Task prompt:
Every line from the beginning of the records below up to the one holding "פילאטיס מכשירים בתל אביב מספק" should be quoted exactly; leave out the rest.

Study material:
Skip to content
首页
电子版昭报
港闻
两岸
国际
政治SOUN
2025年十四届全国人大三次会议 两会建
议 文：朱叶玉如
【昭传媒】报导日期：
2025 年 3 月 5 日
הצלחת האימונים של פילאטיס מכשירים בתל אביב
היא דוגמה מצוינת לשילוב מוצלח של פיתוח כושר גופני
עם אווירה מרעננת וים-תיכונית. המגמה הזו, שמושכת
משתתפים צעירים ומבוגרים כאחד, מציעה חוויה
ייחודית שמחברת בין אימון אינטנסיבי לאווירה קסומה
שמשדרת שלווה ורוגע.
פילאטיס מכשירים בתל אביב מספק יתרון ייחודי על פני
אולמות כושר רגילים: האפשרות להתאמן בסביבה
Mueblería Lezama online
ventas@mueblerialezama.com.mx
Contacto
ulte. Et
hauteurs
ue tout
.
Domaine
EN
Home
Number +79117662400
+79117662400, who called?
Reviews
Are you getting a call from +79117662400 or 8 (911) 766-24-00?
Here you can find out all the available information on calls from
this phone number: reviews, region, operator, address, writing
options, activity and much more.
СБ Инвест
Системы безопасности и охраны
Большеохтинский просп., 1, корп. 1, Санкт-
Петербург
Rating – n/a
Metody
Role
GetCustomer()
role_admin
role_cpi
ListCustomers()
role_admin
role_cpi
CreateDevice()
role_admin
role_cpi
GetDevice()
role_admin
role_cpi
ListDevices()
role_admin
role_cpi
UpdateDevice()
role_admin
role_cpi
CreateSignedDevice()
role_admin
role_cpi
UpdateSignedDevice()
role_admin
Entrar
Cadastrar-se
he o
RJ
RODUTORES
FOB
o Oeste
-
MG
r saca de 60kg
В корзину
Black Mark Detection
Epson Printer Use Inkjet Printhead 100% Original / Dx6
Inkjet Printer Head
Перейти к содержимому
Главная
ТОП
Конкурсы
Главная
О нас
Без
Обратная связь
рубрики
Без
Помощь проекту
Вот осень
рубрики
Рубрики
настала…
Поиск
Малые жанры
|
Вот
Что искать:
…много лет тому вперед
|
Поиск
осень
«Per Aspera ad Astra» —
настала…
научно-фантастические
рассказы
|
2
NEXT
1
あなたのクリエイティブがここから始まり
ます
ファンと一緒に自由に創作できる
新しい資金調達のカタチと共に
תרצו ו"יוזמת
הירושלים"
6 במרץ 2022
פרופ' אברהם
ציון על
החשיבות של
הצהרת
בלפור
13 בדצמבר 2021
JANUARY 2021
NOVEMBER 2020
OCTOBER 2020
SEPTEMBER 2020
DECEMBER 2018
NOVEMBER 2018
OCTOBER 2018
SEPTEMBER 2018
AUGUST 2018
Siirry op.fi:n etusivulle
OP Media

Result:
Skip to content
首页
电子版昭报
港闻
两岸
国际
政治SOUN
2025年十四届全国人大三次会议 两会建
议 文：朱叶玉如
【昭传媒】报导日期：
2025 年 3 月 5 日
הצלחת האימונים של פילאטיס מכשירים בתל אביב
היא דוגמה מצוינת לשילוב מוצלח של פיתוח כושר גופני
עם אווירה מרעננת וים-תיכונית. המגמה הזו, שמושכת
משתתפים צעירים ומבוגרים כאחד, מציעה חוויה
ייחודית שמחברת בין אימון אינטנסיבי לאווירה קסומה
שמשדרת שלווה ורוגע.
פילאטיס מכשירים בתל אביב מספק יתרון ייחודי על פני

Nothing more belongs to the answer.